Why Lockdown mode from Apple is one of the coolest security ideas ever

Mercenary spyware is a very difficult threat to eradicate. Most of us will never see it because it targets an infinitesimally small percentage of the world. It has a devastating effect that is far out of proportion to the small number of people that are affected.

This puts device and software makers in a bind. How do you build something to protect what’s likely well below 1 percent of your user base against malware built by companies like NSO Group, maker of clickless exploits that instantly convert fully updated iOS and Android devices into sophisticated bugging devices.

No security snake oil here

On Wednesday, Apple showed off an idea it plans to add to its flagship OSes in the coming months. Lockdown mode is an option that will degrade the user experience and is meant for a small group of users.

Lockdown Mode offers an extreme, optional level of security for the very few users who, because of who they are or what they do, may be personally targeted by some of the most sophisticated digital threats. Lockdown Mode in iPadOS 16 and macOS Ventura reduces the attack surface that could be exploited by highly targeted mercenary spyware.

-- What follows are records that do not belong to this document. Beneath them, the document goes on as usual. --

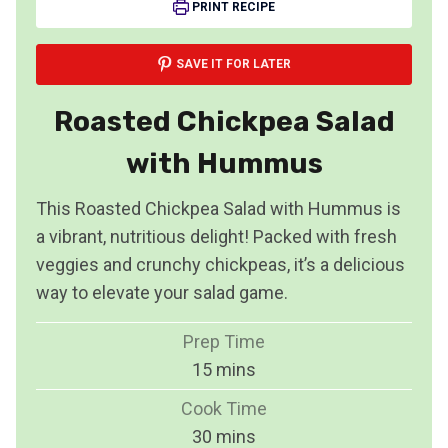
PRINT RECIPE
SAVE IT FOR LATER
Roasted Chickpea Salad
with Hummus
This Roasted Chickpea Salad with Hummus is
a vibrant, nutritious delight! Packed with fresh
veggies and crunchy chickpeas, it’s a delicious
way to elevate your salad game.
Prep Time
m
15
mins
i
Cook Time
n
m
30
mins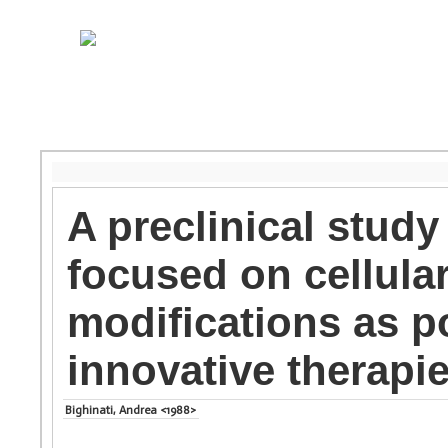
A preclinical study
focused on cellula
modifications as po
innovative therapi
Bighinati, Andrea <1988>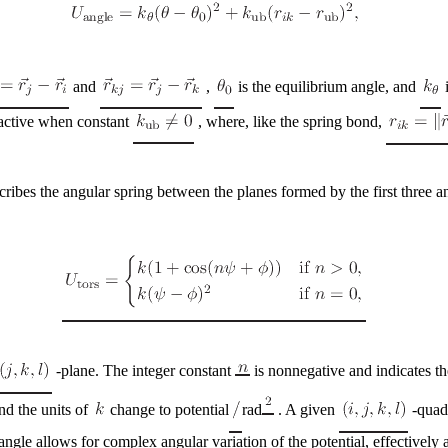
and
,
is the equilibrium angle, and
i
active when constant
, where, like the spring bond,
cribes the angular spring between the planes formed by the first three 
-plane. The integer constant
is nonnegative and indicates th
nd the units of
change to
potential
rad
. A given
-quadr
ngle allows for complex angular variation of the potential, effectively a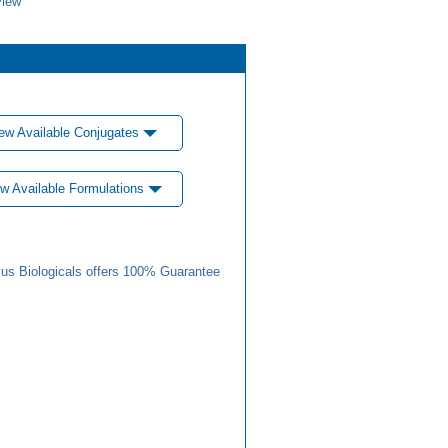
view
ew Available Conjugates
w Available Formulations
us Biologicals offers 100% Guarantee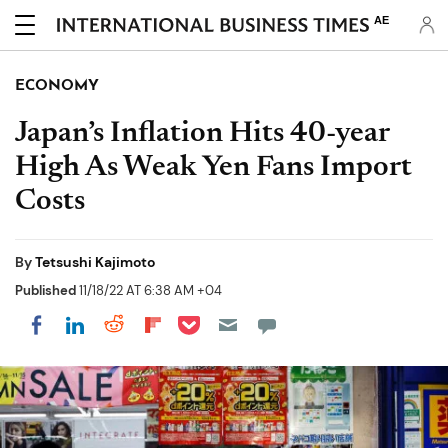
AE
ECONOMY
Japan’s Inflation Hits 40-year
High As Weak Yen Fans Import
Costs
By
Tetsushi Kajimoto
Published
11/18/22 AT 6:38 AM +04
Share on Pocket
Share on LinkedIn
Share on Reddit
Share on Flipboard
Share on Facebook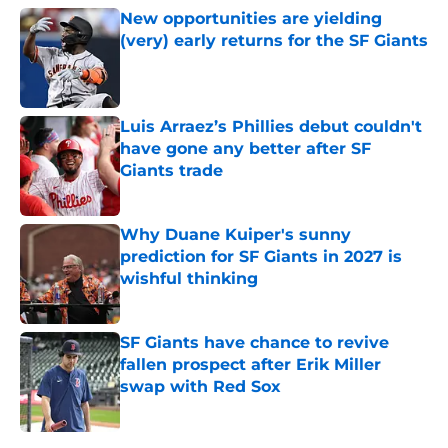
New opportunities are yielding
(very) early returns for the SF Giants
Published by on Invalid Date
Luis Arraez’s Phillies debut couldn't
have gone any better after SF
Giants trade
Published by on Invalid Date
Why Duane Kuiper's sunny
prediction for SF Giants in 2027 is
wishful thinking
Published by on Invalid Date
SF Giants have chance to revive
fallen prospect after Erik Miller
swap with Red Sox
Published by on Invalid Date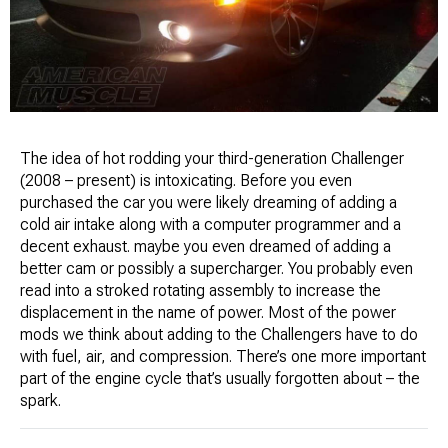
The idea of hot rodding your third-generation Challenger
(2008 – present) is intoxicating. Before you even
purchased the car you were likely dreaming of adding a
cold air intake along with a computer programmer and a
decent exhaust. maybe you even dreamed of adding a
better cam or possibly a supercharger. You probably even
read into a stroked rotating assembly to increase the
displacement in the name of power. Most of the power
mods we think about adding to the Challengers have to do
with fuel, air, and compression. There’s one more important
part of the engine cycle that’s usually forgotten about – the
spark.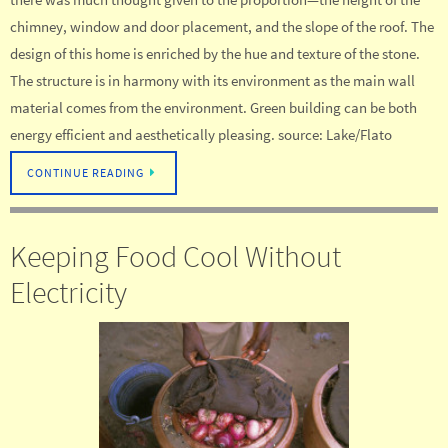
chimney, window and door placement, and the slope of the roof. The
design of this home is enriched by the hue and texture of the stone.
The structure is in harmony with its environment as the main wall
material comes from the environment. Green building can be both
energy efficient and aesthetically pleasing. source: Lake/Flato
CONTINUE READING
Keeping Food Cool Without
Electricity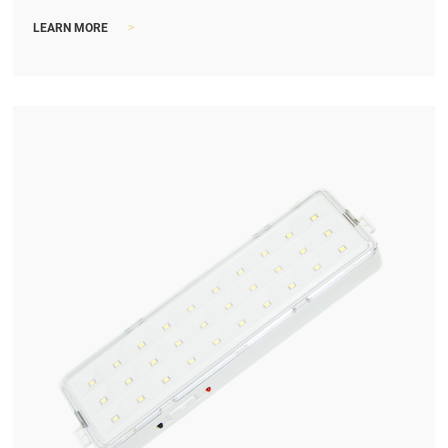
>
LEARN MORE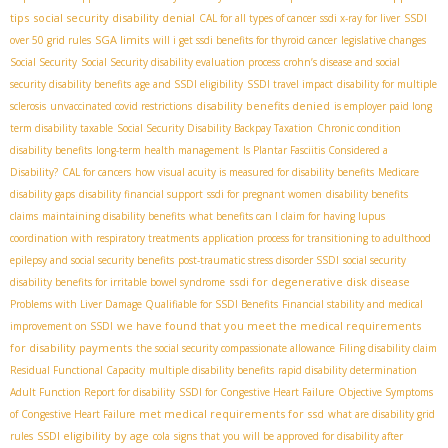
tips
social security disability denial
CAL for all types of cancer
ssdi x-ray for liver
SSDI
SGA limits
over 50 grid rules
will i get ssdi benefits for thyroid cancer
legislative changes
Social Security
Social Security disability evaluation process
crohn’s disease and social
security disability benefits
age and SSDI eligibility
SSDI travel impact
disability for multiple
disability benefits denied
sclerosis
unvaccinated covid restrictions
is employer paid long
term disability taxable
Social Security Disability Backpay Taxation
Chronic condition
disability benefits
long-term health management
Is Plantar Fasciitis Considered a
Disability?
CAL for cancers
how visual acuity is measured for disability benefits
Medicare
disability gaps
disability financial support
ssdi for pregnant women
disability benefits
claims
maintaining disability benefits
what benefits can I claim for having lupus
coordination with respiratory treatments
application process for transitioning to adulthood
epilepsy and social security benefits
post-traumatic stress disorder SSDI
social security
ssdi for degenerative disk disease
disability benefits for irritable bowel syndrome
Problems with Liver Damage Qualifiable for SSDI Benefits
Financial stability and medical
we have found that you meet the medical requirements
improvement on SSDI
for disability payments
the social security compassionate allowance
Filing disability claim
Residual Functional Capacity
multiple disability benefits
rapid disability determination
Adult Function Report for disability
SSDI for Congestive Heart Failure
Objective Symptoms
met medical requirements for ssd
of Congestive Heart Failure
what are disability grid
SSDI eligibility by age
rules
cola
signs that you will be approved for disability after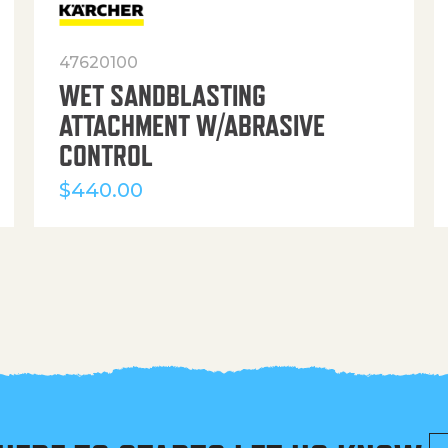
47620100
WET SANDBLASTING
ATTACHMENT W/ABRASIVE
CONTROL
$
440.00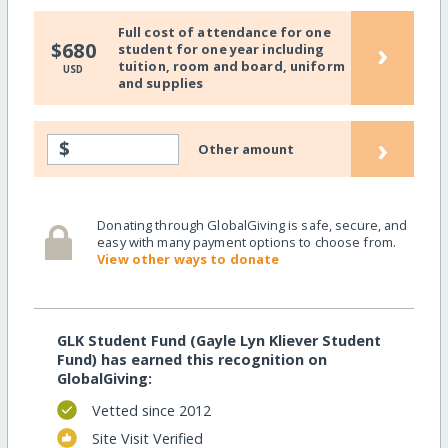
Full cost of attendance for one
›
$680
student for one year including
tuition, room and board, uniform
USD
and supplies
›
$
Other amount
Donating through GlobalGiving is safe, secure, and
easy with many payment options to choose from.
View other ways to donate
GLK Student Fund (Gayle Lyn Kliever Student
Fund) has earned this recognition on
GlobalGiving:
Vetted since 2012
Site Visit Verified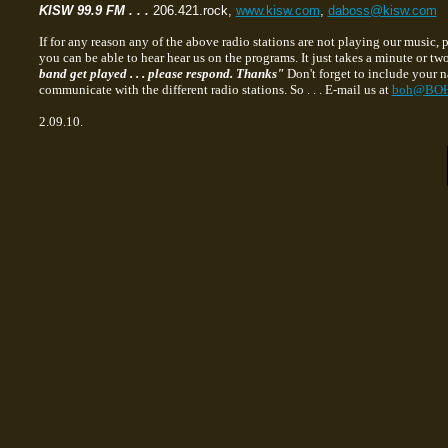
KISW 99.9 FM . . .
206.421.rock,
www.kisw.com
,
daboss@kisw.com
If for any reason any of the above radio stations are not playing our music,
you can be able to hear hear us on the programs. It just takes a minute or tw
band get played . . . please respond. Thanks"
Don't forget to include your n
communicate with the different radio stations. So . . . E-mail us at
boh@BOH
2.09.10.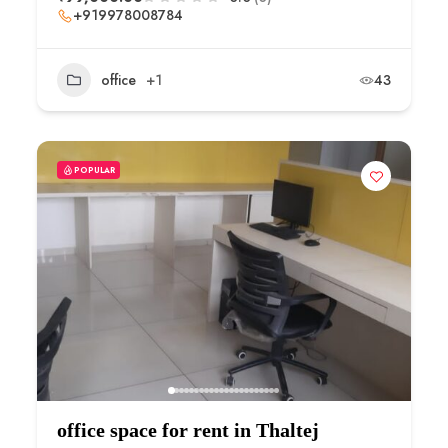
+919978008784
office
+1
43
POPULAR
office space for rent in Thaltej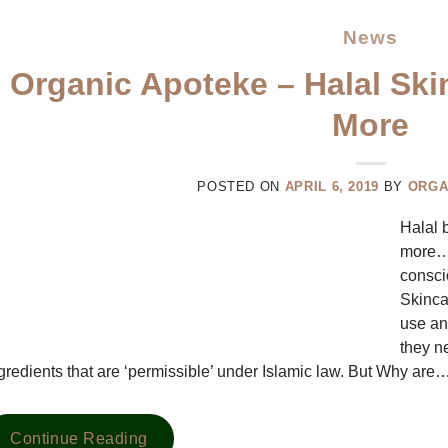
News
Organic Apoteke – Halal Ski
More
POSTED ON
APRIL 6, 2019
BY
ORGA
Halal 
more… 
consci
Skinca
use an
they n
gredients that are ‘permissible’ under Islamic law. But Why are
Continue Reading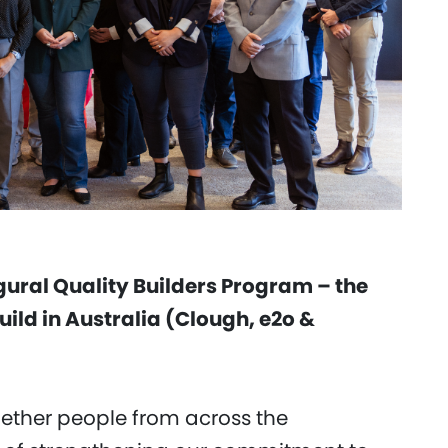
gural Quality Builders Program – the
build in Australia (Clough, e2o &
ether people from across the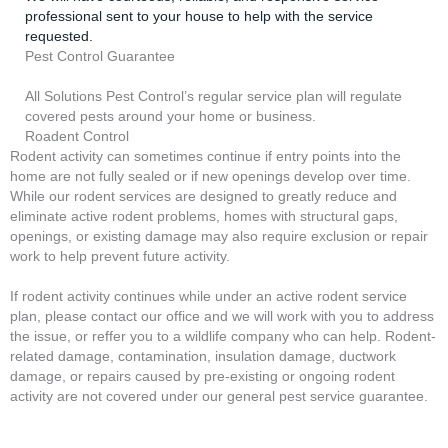
professional sent to your house to help with the service
requested.
Pest Control Guarantee
All Solutions Pest Control’s regular service plan will regulate
covered pests around your home or business.
Roadent Control
Rodent activity can sometimes continue if entry points into the
home are not fully sealed or if new openings develop over time.
While our rodent services are designed to greatly reduce and
eliminate active rodent problems, homes with structural gaps,
openings, or existing damage may also require exclusion or repair
work to help prevent future activity.
If rodent activity continues while under an active rodent service
plan, please contact our office and we will work with you to address
the issue, or reffer you to a wildlife company who can help. Rodent-
related damage, contamination, insulation damage, ductwork
damage, or repairs caused by pre-existing or ongoing rodent
activity are not covered under our general pest service guarantee.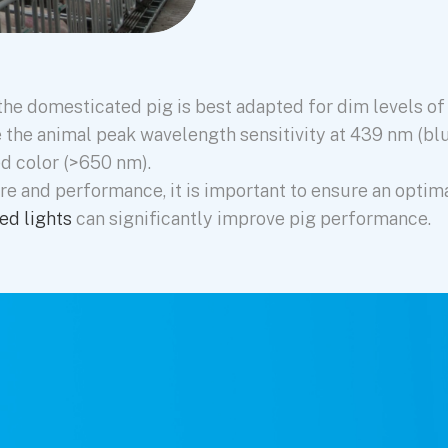
he domesticated pig is best adapted for dim levels of n
ve the animal peak wavelength sensitivity at 439 nm (bl
ed color (>650 nm).
re and performance, it is important to ensure an optim
ed lights
can significantly improve pig performance.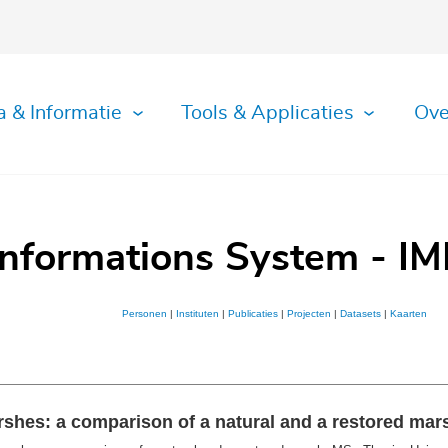
a & Informatie
Tools & Applicaties
Ove
Informations System - IM
Personen
|
Instituten
|
Publicaties
|
Projecten
|
Datasets
|
Kaarten
rshes: a comparison of a natural and a restored mar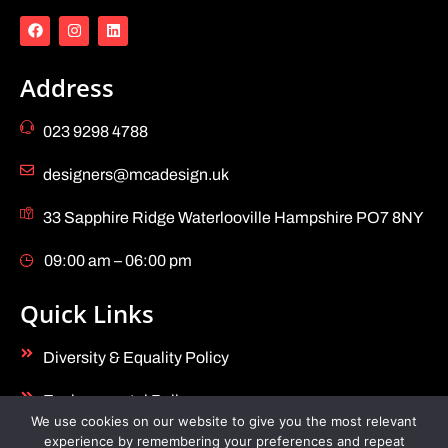
Address
023 9298 4788
designers@mcadesign.uk
33 Sapphire Ridge Waterlooville Hampshire PO7 8NY
09:00 am – 06:00 pm
Quick Links
Diversity & Equality Policy
Environmental Policy
We use cookies on our website to give you the most relevant
experience by remembering your preferences and repeat
Health & Safety Policy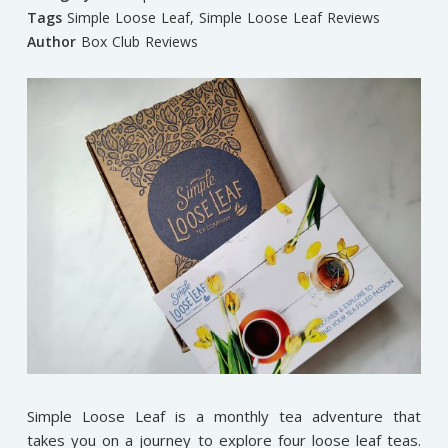
Tags
Simple Loose Leaf
,
Simple Loose Leaf Reviews
Author
Box Club Reviews
Simple Loose Leaf is a monthly tea adventure that
takes you on a journey to explore four loose leaf teas.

Lockdown mode disabling all protocols and services that run normally Javascript won't run at all because it's just-in-time That could be a defense against the use of JiT-spraying. In Lockdown mode, devices can't enroll in mobile device management, which is used for installing special organization specific software.

Advertisement

There are a lot of restrictions.

• Messages: Most message attachment types other than images are blocked. Some features, like link previews, are disabled.

• Web browsing: Certain complex web technologies, like just-in-time (JIT) JavaScript compilation, are disabled unless the user excludes a trusted site from Lockdown Mode.

• Apple services: Incoming invitations and service requests, including FaceTime calls, are blocked if the user has not previously sent the initiator a call or request.

• Wired connections with a computer or accessory are blocked when iPhone is locked.

• Configuration profiles cannot be installed, and the device cannot enroll into mobile device management (MDM), while Lockdown Mode is turned on.

Every security professional knows that security always results in a trade-off with user experience, which is why Apple is upfront about Lockdown. Apple plans to allow users to allow-list the sites that are allowed to serve JIT Javascript while in Lockdown mode. It would be great if Apple could allow listing of trusted contacts.

Lockdown mode is a big deal because it is from Apple, a company that is very sensitive about customer perception. It is a big step to officially acknowledge that its customers are at risk.

The move is simple and concrete. There's no security oil here. The services that pose the biggest threat should be avoided. John Scott-Railton, a Citizen Lab researcher who knows a thing or two about counseling victims of NSO spyware, said Lockdown mode is one of the first effective courses for vulnerable people to follow.

He wrote that when users are notified of threats, they inevitably ask how to make their phones safer. We haven't had a lot of honest answers. It's not possible to Harden a consumer phone.

3/There's a common mental barrier among big platforms & OS developers around mainstreaming high-security features.A lot of inevitable considerations, like:- Worse user experience (esp. vs. the competition!)- Breaking features

- More customer support resources required, etc.